If I open the link: https://dibbs2.bsm.dla.mil/Downloads/RFQ/Archive/ca210731.zip
This link shows the window and I need to press the OK button and it downloads the file.
The alert is not from the browser, it is from the page itself.
But When I tried the script:
from io import BytesIO
from zipfile import ZipFile
import requests
def get_zip(file_url):
url = requests.get(file_url)
zipfile = ZipFile(BytesIO(url.content))
zipfile.extractall("")
file_link ='https://dibbs2.bsm.dla.mil/Downloads/RFQ/Archive/ca210731.zip'
get_zip(file_link)
This throws the error:
zipfile.BadZipFile: File is not a zip file
And when I tried:
import requests
url = r'https://dibbs2.bsm.dla.mil/Downloads/RFQ/Archive/ca210731.zip'
output = r'downloadedfile.zip'
r = requests.get(url)
with open(output, 'wb') as f:
f.write(r.content)
This downloads the content of the page showing the OK button. Any idea how to solve this:, the link downloads the zip file.
Answer
The issue arises because the file you are trying to download is not directly accessible; instead, the webpage requires user interaction to confirm (via an "OK" button) before serving the file. This confirmation process likely involves cookies, headers, or form submissions that your requests
library does not automatically handle.
You can solve this by simulating the browser behavior using a tool like Selenium, which can interact with the webpage and handle such dialogs.

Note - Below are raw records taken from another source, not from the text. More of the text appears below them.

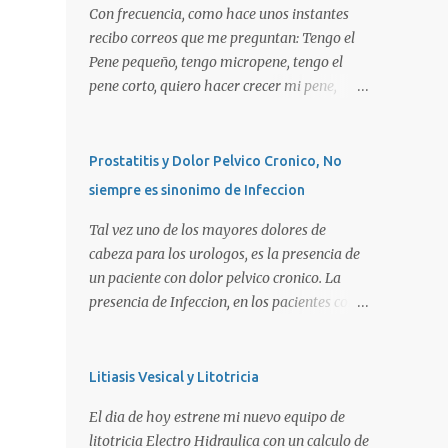
Con frecuencia, como hace unos instantes
recibo correos que me preguntan: Tengo el
Pene pequeño, tengo micropene, tengo el
pene corto, quiero hacer crecer mi pene,
quiero una peneplastia, puedo tomar alguna
pastilla para que se alargue, puedo
aplicarme alguna crema, alguna hormona,
Prostatitis y Dolor Pelvico Cronico, No
me puedo operar para alargarlo, me puedo
siempre es sinonimo de Infeccion
operar para engrosarlo, etc, etc etc... La
verdad es que es importante primero definir
Tal vez uno de los mayores dolores de
estos terminos, para poder definir el
cabeza para los urologos, es la presencia de
CORRECTO DIAGNOSTICO y con ello el
un paciente con dolor pelvico cronico. La
CORRECTO tratamiento para de cada uno
presencia de Infeccion, en los pacientes con
de ellos. Es importante saber que las causas
prostatitis, es de SOLO, y repito SOLO 30%,
son diversas, desde problemas geneticos,
sin embargo, muchas personas piensan que
hormonales (pubertad precoz), obesidad,
esta es la principal causa o lo que es peor!!!.
Litiasis Vesical y Litotricia
uso de pesticidas en el embarazo de la
La UNICA causa. La clasificacion de
El dia de hoy estrene mi nuevo equipo de
madre, o simplemente vanidad o
prostatitis, utilizada actualmente ocupa 4
litotricia Electro Hidraulica con un calculo de
MICROPENE REAL: Usualmente asociado a
tipos: Prostatitis tipo 1 o Prostatitis Aguda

Using Selenium to Automate the Download
-
Install Selenium and a WebDriver: Install Selenium using pip:
pip install selenium
Download a WebDriver (e.g., ChromeDriver for Chrome) that matches your browser version.
-
Automate the Download: Use Selenium to interact with the webpage and click the "OK" button to initiate the download.
Here’s an example script:
from selenium import webdriver
from selenium.webdriver.common.by import By
from selenium.webdriver.common.action_chains import ActionChains
import time
# Set up WebDriver (make sure to download and specify the path to your WebDriver)
driver = webdriver.Chrome(executable_path="path_to_chromedriver")
try:
# Open the URL
driver.get("https://dibbs2.bsm.dla.mil/Downloads/RFQ/Archive/ca210731.zip")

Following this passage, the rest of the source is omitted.